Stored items

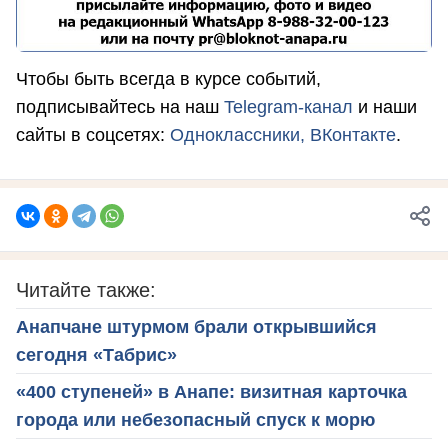
Чтобы быть всегда в курсе событий,
подписывайтесь на наш
Telegram-канал
и наши
сайты в соцсетях:
Одноклассники,
ВКонтакте
.
Читайте также:
Анапчане штурмом брали открывшийся
сегодня «Табрис»
«400 ступеней» в Анапе: визитная карточка
города или небезопасный спуск к морю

_The problem_
Could you transcribe the records above exactly, leaving out any pictures?

_Solved exercise_
Чтобы быть всегда в курсе событий,
подписывайтесь на наш
Telegram-канал
и наши
сайты в соцсетях:
Одноклассники,
ВКонтакте
.
Читайте также:
Анапчане штурмом брали открывшийся
сегодня «Табрис»
«400 ступеней» в Анапе: визитная карточка
города или небезопасный спуск к морю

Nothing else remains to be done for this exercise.